The browser work is also where the request_input tool finally lands cleanly. The Doctolib 2FA pattern from the first weekend has been evolving for weeks: ask the user mid-flow for a code, suspend, resume. As a generalist primitive it belongs to the browser agent first, but the shape generalizes. Any tool can pause, ask the human something, and continue with the answer. It's a small mechanism. It feels right, the way something does when it solves a class of problem you didn't quite know how to name.

The family vault

The fourth beat is the family vault. A permission-aware document store on object storage in Frankfurt, with family versus personal visibility and explicit visibleTo overrides per file. The architecture deliberately avoids derived roles: the answer to "who can see this" is the document's own metadata, not a graph traversal. Vision-based extraction lands the same day, then batch vision extraction with a personal-visibility default, then LLM-based fact generation from the extracted documents with calendar expiry reminders for the things that expire. A rule I write down from the cost analysis: scout with the LLM, build deterministic extractors, don't brute-force vision on every file. Same lesson as the browser. The LLM is the scout, not the worker.

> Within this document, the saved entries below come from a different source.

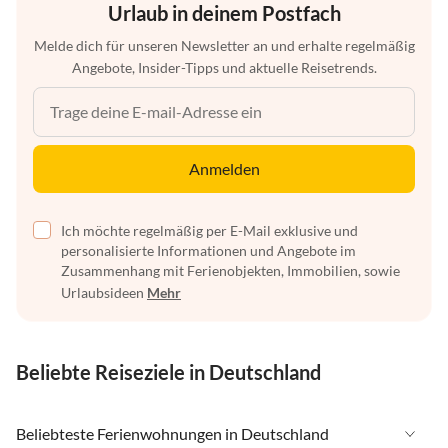
Urlaub in deinem Postfach
Melde dich für unseren Newsletter an und erhalte regelmäßig
Angebote, Insider-Tipps und aktuelle Reisetrends.
Anmelden
Ich möchte regelmäßig per E-Mail exklusive und
personalisierte Informationen und Angebote im
Zusammenhang mit Ferienobjekten, Immobilien, sowie
Urlaubsideen
Mehr
Beliebte Reiseziele in Deutschland
Beliebteste Ferienwohnungen in Deutschland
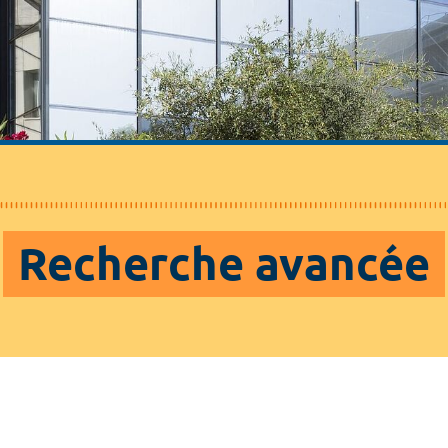
Recherche avancée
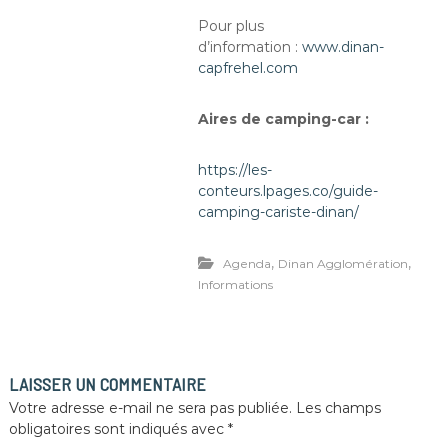
Pour plus
d’information :
www.dinan-
capfrehel.com
Aires de camping-car :
https://les-
conteurs.lpages.co/guide-
camping-cariste-dinan/
,
,
Agenda
Dinan Agglomération
Informations
LAISSER UN COMMENTAIRE
Votre adresse e-mail ne sera pas publiée.
Les champs
obligatoires sont indiqués avec
*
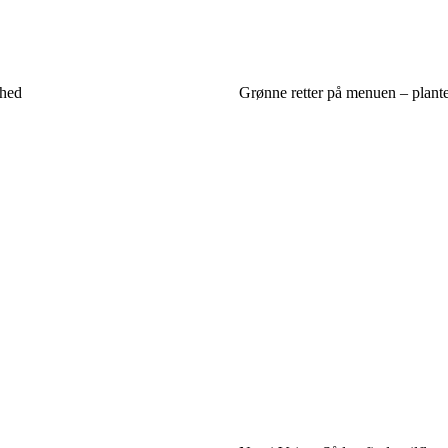
dhed
Grønne retter på menuen – plan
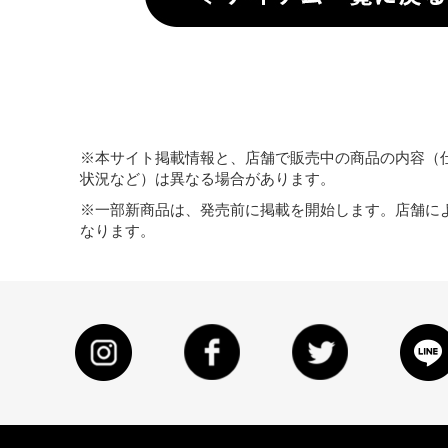
※本サイト掲載情報と、店舗で販売中の商品の内容（
状況など）は異なる場合があります。
※一部新商品は、発売前に掲載を開始します。店舗に
なります。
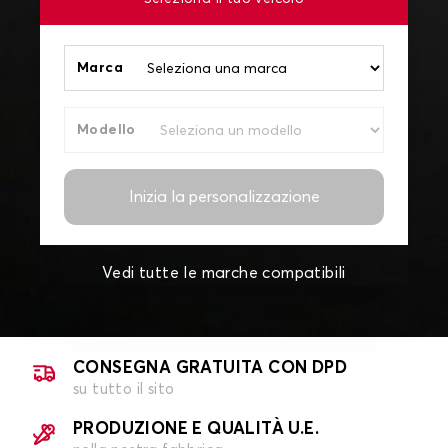
Marca
Modello
Inizia la personalizzazione
Vedi tutte le marche compatibili
CONSEGNA GRATUITA CON DPD
su tutto il sito
PRODUZIONE E QUALITÀ U.E.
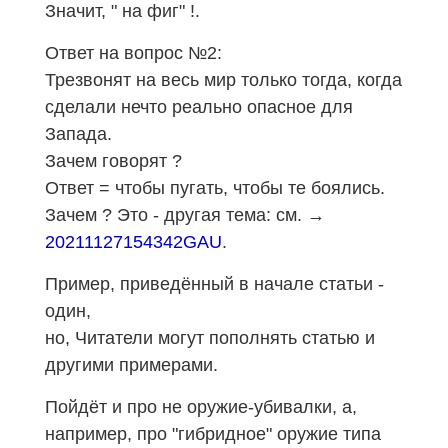
Значит, " на фиг" !.
Ответ на вопрос №2:
Трезвонят на весь мир только тогда, когда
сделали нечто реально опасное для
Запада.
Зачем говорят ?
Ответ = чтобы пугать, чтобы те боялись.
Зачем ?
Это - другая тема: см.
→
20211127154342GAU
.
Пример, приведённый в начале статьи -
один,
но, Читатели могут пополнять статью и
другими примерами.
Пойдёт и про не оружие-убивалки, а,
например, про "гибридное" оружие типа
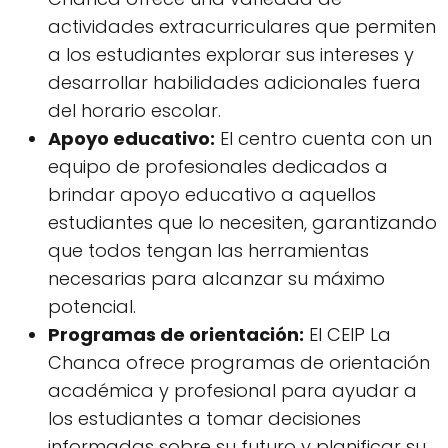
actividades extracurriculares que permiten
a los estudiantes explorar sus intereses y
desarrollar habilidades adicionales fuera
del horario escolar.
Apoyo educativo:
El centro cuenta con un
equipo de profesionales dedicados a
brindar apoyo educativo a aquellos
estudiantes que lo necesiten, garantizando
que todos tengan las herramientas
necesarias para alcanzar su máximo
potencial.
Programas de orientación:
El CEIP La
Chanca ofrece programas de orientación
académica y profesional para ayudar a
los estudiantes a tomar decisiones
informadas sobre su futuro y planificar su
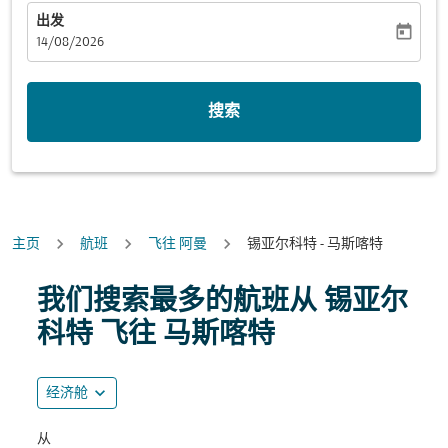
出发
today
fc-booking-departure-date-aria-label
14/08/2026
搜索
主页
航班
飞往 阿曼
锡亚尔科特 - 马斯喀特
我们搜索最多的航班从 锡亚尔
科特 飞往 马斯喀特
expand_more
经济舱
从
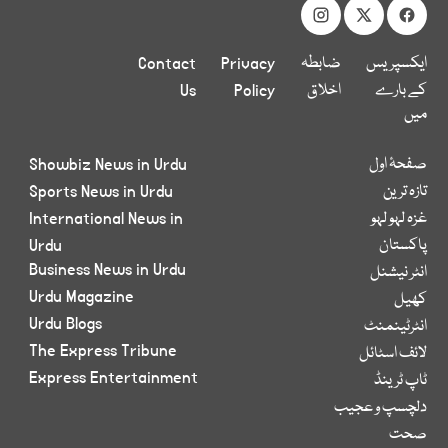
ایکسپریس
ضابطہ
Privacy
Contact
کے بارے
اخلاق
Policy
Us
میں
صفحۂ اول
Showbiz News in Urdu
تازہ ترین
Sports News in Urdu
غزہ لہو لہو
International News in
پاکستان
Urdu
Business News in Urdu
انٹر نیشنل
Urdu Magazine
کھیل
Urdu Blogs
انٹرٹینمنٹ
The Express Tribune
لائف اسٹائل
Express Entertainment
ٹاپ ٹرینڈ
دلچسپ و عجیب
صحت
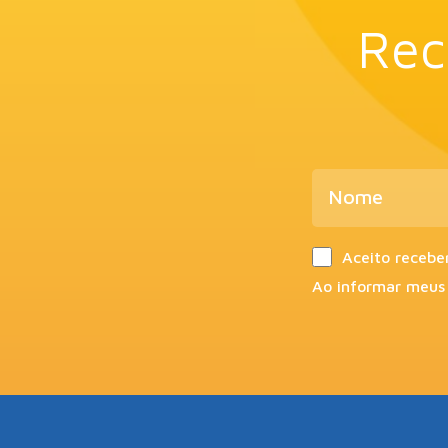
Rec
Aceito recebe
Ao informar meus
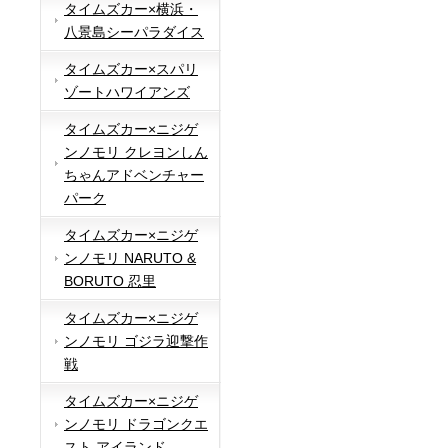
タイムズカー×横浜・
八景島シーパラダイス
タイムズカー×スパリ
ゾートハワイアンズ
タイムズカー×ニジゲ
ンノモリ クレヨンしん
ちゃんアドベンチャー
パーク
タイムズカー×ニジゲ
ンノモリ NARUTO &
BORUTO 忍里
タイムズカー×ニジゲ
ンノモリ ゴジラ迎撃作
戦
タイムズカー×ニジゲ
ンノモリ ドラゴンクエ
スト アイランド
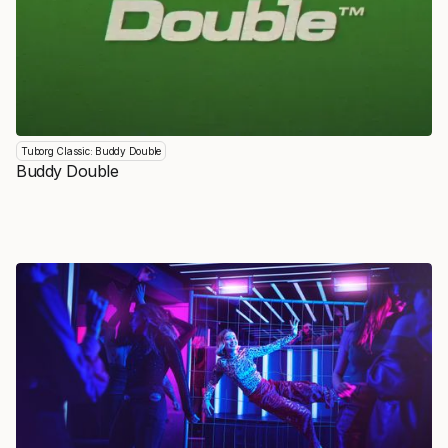
Tuborg Classic: Buddy Double
Buddy Double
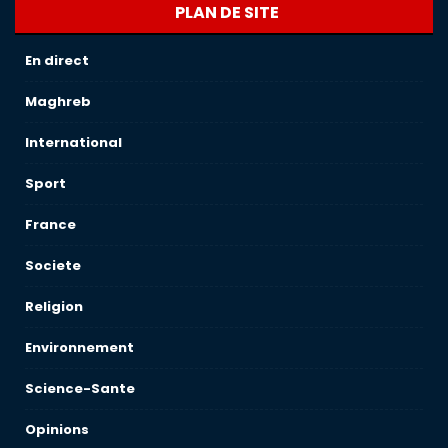
PLAN DE SITE
En direct
Maghreb
International
Sport
France
Societe
Religion
Environnement
Science-Sante
Opinions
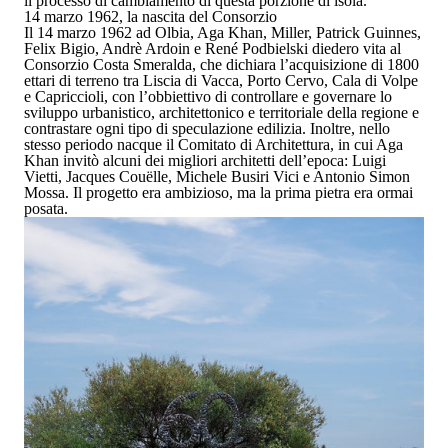
il
processo di cambiamento
di questa porzione di isola.
14 marzo 1962, la nascita del Consorzio
Il
14 marzo 1962
ad
Olbia
,
Aga Khan, Miller, Patrick Guinnes,
Felix Bigio, Andrè Ardoin e René Podbielski
diedero vita al
Consorzio Costa Smeralda
, che dichiara l’acquisizione di
1800
ettari
di terreno tra
Liscia di Vacca, Porto Cervo, Cala di Volpe
e Capriccioli
, con l’obbiettivo di controllare e governare lo
sviluppo urbanistico, architettonico e territoriale
della regione e
contrastare
ogni tipo di
speculazione edilizia.
Inoltre, nello
stesso periodo nacque il
Comitato di Architettura
, in cui Aga
Khan invitò alcuni dei migliori architetti dell’epoca:
Luigi
Vietti, Jacques Couëlle, Michele Busiri Vici e Antonio Simon
Mossa
. Il progetto era ambizioso, ma la
prima pietra
era ormai
posata
.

The Notion migration runs on the same vault. Family Notion workspace pulled into the new store. Three commits of Deno import friction before I just inline the Notion client to dodge an AWS SDK barrel that doesn't want to play. Characteristic moment of the week: rewriting one bare import is cheaper than letting the LLM brute-force around it.

Self-reflection

The fifth beat is the one I've been waiting to build for a while. Anton starts critiquing his own performance. A nightly review reads the trace history from the last day, classifies failures by type, and files a GitHub issue per cluster. The issue carries a label that drives a state machine: needs-triage to ready-to-fix to fixed-locally to deployed. The review is only possible because of the full execution traces from a few weeks ago. Without the traces, Anton would be reviewing his own outputs. With them, he's reviewing what the LLM was actually thinking at each step, what tools it called, what came back. The reviewer's job becomes possible because the substrate is honest.

A handful of structural commits land in the same window and are worth a sentence each. The subAgents/delegates duality from chapter 5 finally collapses: agents become the single entry point, everything goes through the same delegate registry, the parent stops knowing about graph types or command dispatch and just routes to delegates. The Invoke tab grows a permission filter, so you only see agents the selected user can actually call. Prompt injection gets a real trust model with content markers and a risk audit trail. Directives land as standing instructions for agent behavior, with a note to prune them periodically before they bloat. Mistral Large lands in the LiteLLM router as a third reasoning option. The US consulate appointment monitor becomes a scheduled job: scan six months, observe what comes back, retune to four. Observe first, tune second, the same rule that's been quietly threading through the rest of the week.

By the end of the four days Anton can call other Antons over an authenticated mesh. Skills run sandboxed with the minimum permissions they need. Secrets live in one encrypted table and never touch a subprocess env. Any website with a form is a browser-agent target. Documents have visibility metadata and the vault knows who can see what. And every night Anton reads his own day, decides what went wrong, and files the work to fix it. The two-boundary model, agent and skill, is the spine that holds the rest of it up.